_TASK ITEM_
For the material below, the sole required output is the number of lines that include "utilisons".

* * * *

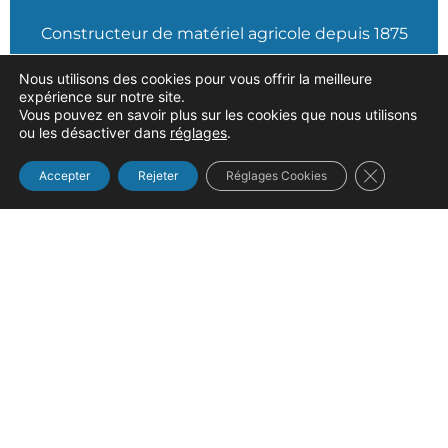
Constructeur de matériel agricole depuis 1875
Nous utilisons des cookies pour vous offrir la meilleure
expérience sur notre site.
Vous pouvez en savoir plus sur les cookies que nous utilisons
ou les désactiver dans
réglages
.
Fermer la b
Accepter
Rejeter
Réglages Cookies
Navigation
Accueil
Nos produits
Notre entreprise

* * * *

_EXERCISE OUTPUT_
2